The main control end selects a 3D micro-power magnetometer MLX90393 as a core to design a novel Hall remote sensing, the MLX90393 chip can sense three-dimensional magnetic field intensity components during remote sensing operation, measured data output digital signals in an I2C communication mode, the resolution is as high as 16 bits, the measurement precision is high, and no complex external circuit is needed; the sensitivity of magnetic measurement can be set through a chip register, and the magnetic sensor has better adaptability to a magnet and a structural member. The chip can switch a measurement mode and a standby mode, the current in the measurement mode is 2mA, and the current in the standby mode is only 2.4 muA, so that the power consumption is greatly reduced. The chip is packaged by QFN (quad Flat No lead) with the thickness of 3 multiplied by 3mm, the size is small, and the integrated design is facilitated. And the magnet is not in direct contact with the magnetometer, has no mechanical wear, is not easily influenced by the environment and has long service life.

The controlled end comprises a remote sensing structural part, a 3D micro power consumption magnetometer MLX90393 and a magnet; when the Hall remote sensing is not operated, the magnet and the MLX90393 are coaxially arranged, so that the positive and negative data intervals of the X and Y component data are consistent. The magnets are selected to be magnetized radially and uniformly as much as possible, namely the N pole and the S pole are equally divided, so that the uniformity and symmetry of the magnetic field are ensured. And adjusting the distance between the magnet and the MLX90393 to ensure that the positive direction maximum data of the X component and the Y component is not higher than 0X8000 and the negative direction minimum data is not lower than 0X8000 so as to ensure that the positive data interval and the negative data interval have no intersection.

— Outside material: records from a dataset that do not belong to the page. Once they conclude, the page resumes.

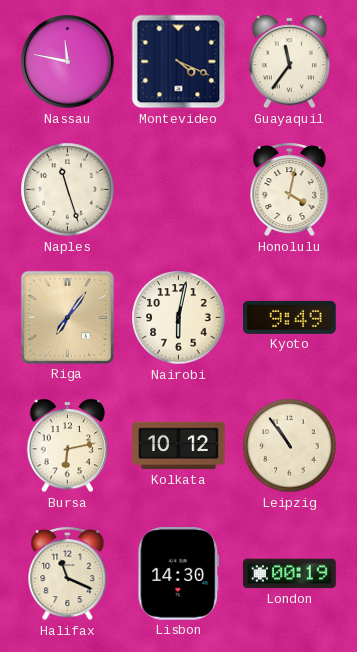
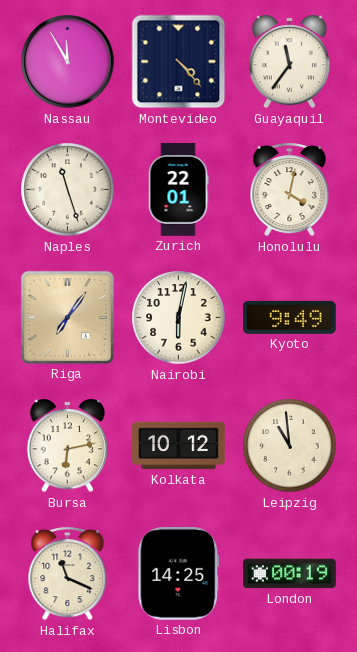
Nassau: 11:47 -> 11:55
Montevideo: 4:19 -> 4:23
Zurich: none -> 22:01
Leipzig: 10:54 -> 10:59
Lisbon: 14:30 -> 14:25
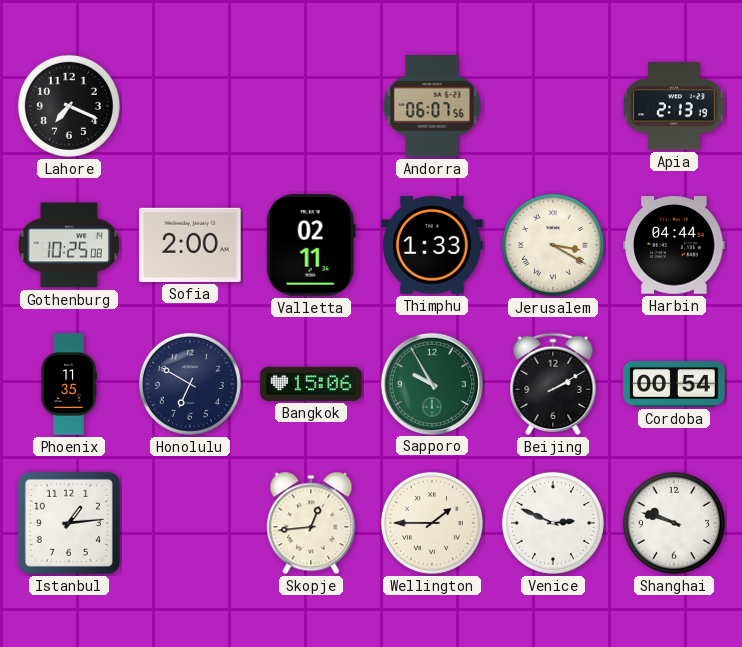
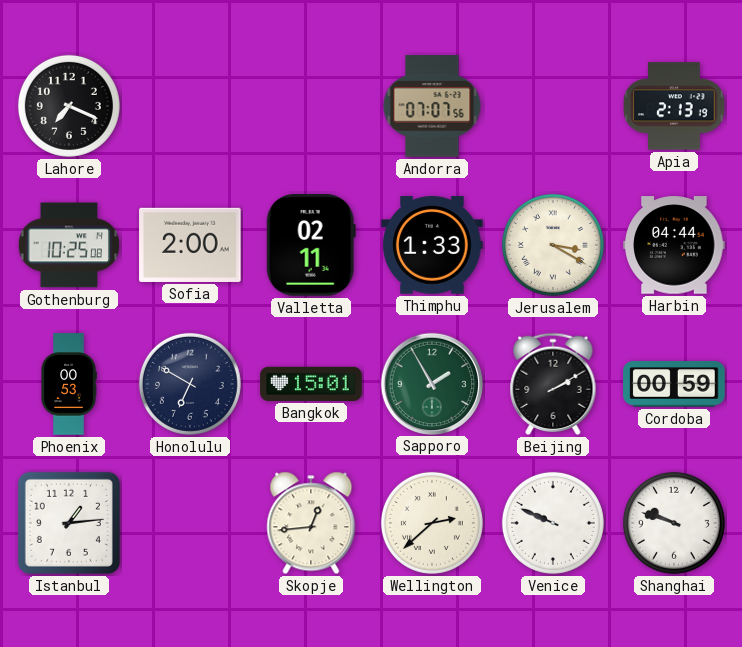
Andorra: 06:07 -> 07:07
Phoenix: 11:35 -> 00:53
Bangkok: 15:06 -> 15:01
Sapporo: 9:55 -> 1:55
Cordoba: 00:54 -> 00:59
Wellington: 1:45 -> 2:38
Venice: 2:49 -> 9:49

The installation of structure spare and magnet is shown in fig. 2, and 360 degrees full angle swings can be realized to the remote sensing, and the extreme skew angle on arbitrary swing direction in this design, namely ϴ is 25 degrees at most. The swing remote sensing causes the magnet to generate corresponding displacement, the magnetic vector changes, the magnetic field component of the magnet in the three-axis direction changes, the magnetic vector is decomposed as shown in figure 3, and the formula is satisfied:

。

the core of the Hall remote sensing is a 3D micro-power consumption magnetometer MLX90393, and the Hall remote sensing is designed based on a Triaxis technology, can accurately detect magnetic field intensity data on X, Y and Z axes, and respectively converts the magnetic field intensity data into 16-bit binary data to be stored. Through the linear displacement of the path, the application of the angle detection and the 3D positioning, various forms of human-machine interface (HMI) design can be completed. The chip has three measurement modes: the Measurement mode comprises a Burst mode, a continuous Single Measurement mode and a Change Wake-Up mode, and the Measurement mode can be set by issuing instructions through an upper computer program. If the design uses a continuous single measurement mode, the command byte CMD byte =0011_1111. When the instruction is received by MLX90393, a measurement is performed, and after the measurement is completed, the data is stored in a register of MLX 90393.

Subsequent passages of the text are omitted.